Why do you have to have these? The short answer is because the new law says so. If that is not a good enough reason for you, then you can try to decipher why our legislature passed the new law. Below is an excerpt from the legislative analysis, which is a document that explains the proposed bill and the reason for it. For this bill, it is a five-page analysis. Under the category titled “The Apparent Problem” it says:

“THE APPARENT PROBLEM: Michigan, as well as the entire country, is said to be already in the throes of a physician shortage, and many predict the situation to worsen in coming years. Many believe that one way to improve access to quality care, especially in rural areas where the physician shortage is particularly acute, is to allow increased autonomy to physician's assistants. This legislation is offered to ensure that the Public Health Code more accurately describes the relationship between physician and physician's assistant.” House Fiscal Agency Legislative Analysis for House Bill 5533.

The new law removes requirements that PAs practice “under the supervision” or “delegation” of a physician. This has been replaced with language that allows the PA to practice in accordance with the terms of their practice agreement. If there are multiple physicians in a practice who work with the PA, the practice can designate one physician to sign the agreement. The PA is not required to have a signed agreement with every physician in the practice.

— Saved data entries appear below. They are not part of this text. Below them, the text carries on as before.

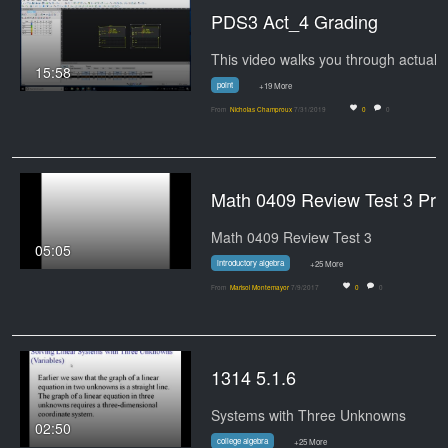
PDS3 Act_4 Grading
15:58
point
+19 More
From
Nicholas Champroux
7/31/2019
0
0
Math 0409 Review Test 
Math 0409 Review Test 3
05:05
introductory algebra
+25 More
From
Marisol Montemayor
7/9/2017
0
0
1314 5.1.6
Systems with Three Unknowns
02:50
college algebra
+25 More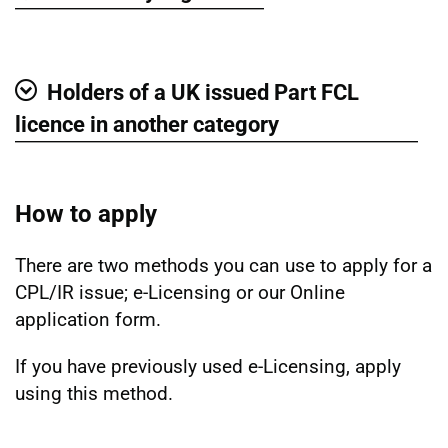
Show
Holders of a UK issued Part FCL
Show
licence in another category
How to apply
There are two methods you can use to apply for a
CPL/IR issue; e-Licensing or our Online
application form.
If you have previously used e-Licensing, apply
using this method.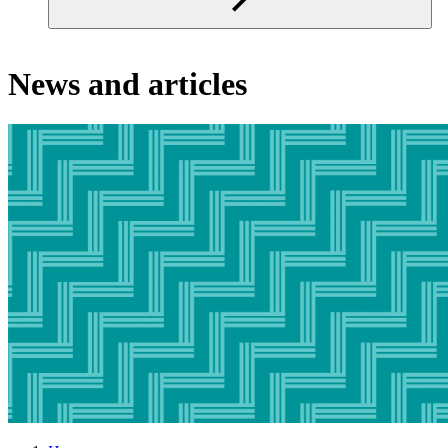
News and articles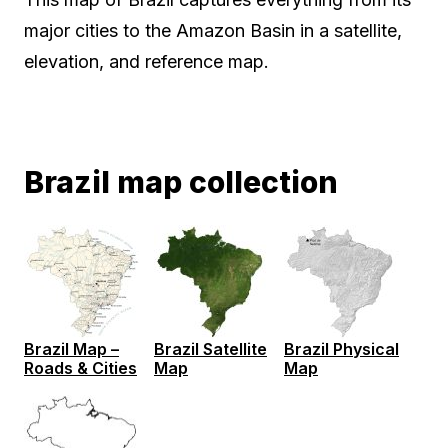
major cities to the Amazon Basin in a satellite,
elevation, and reference map.
Brazil map collection
Brazil Map –
Brazil Satellite
Brazil Physical
Roads & Cities
Map
Map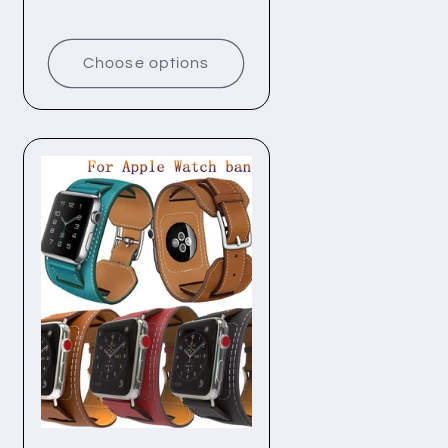
price
price
Choose options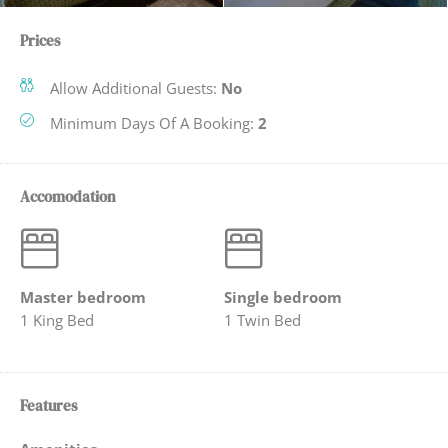
Prices
Allow Additional Guests:
No
Minimum Days Of A Booking:
2
Accomodation
Master bedroom
Single bedroom
1 King Bed
1 Twin Bed
Features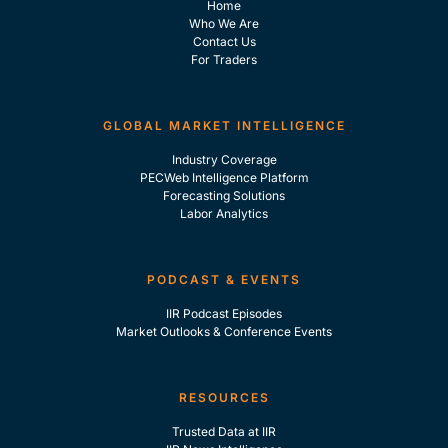
Home
Who We Are
Contact Us
For Traders
GLOBAL MARKET INTELLIGENCE
Industry Coverage
PECWeb Intelligence Platform
Forecasting Solutions
Labor Analytics
PODCAST & EVENTS
IIR Podcast Episodes
Market Outlooks & Conference Events
RESOURCES
Trusted Data at IIR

The new law does not place limits on how many PAs one physician can sign agreements with.

Personally, I do not have a strong opinion whether these are a good thing, or if it is simply generating more paper work. Time will tell. There is some frustration surrounding the agreements because there is not a standard form to use. The statute does not provide a lot of details for the agreement or what is expected. This is likely a good thing because no two practices or specialties are alike.

It is worth noting that anytime there is a written document, contract, or agreement that may have to be produced in the event of a lawsuit, you should be concerned from a liability standpoint. While I do not see that the change in law increases or decreases liability, the language in a practice agreement could help you or hurt you in the event of a lawsuit. For this reason, your practice agreement needs to be carefully and accurately drafted.

While this article cannot address all of the changes in the law, the basic minimum requirements for a practice agreement are as follows:

  1. A process for communication, availability, and decision making between the physician and PA

  2. A protocol for designating an alternative physician when the participating physician is not available.

  3. The signature of the PA and the participating physician.

  4. A termination provision that requires 30 days’ notice prior to terminating the agreement.

  5. The duties and responsibilities of the PA and physician.

  6. A requirement that the physician verify the PA’s credentials.

The practice agreement does not have to be filed with the state, but it must be available for inspection.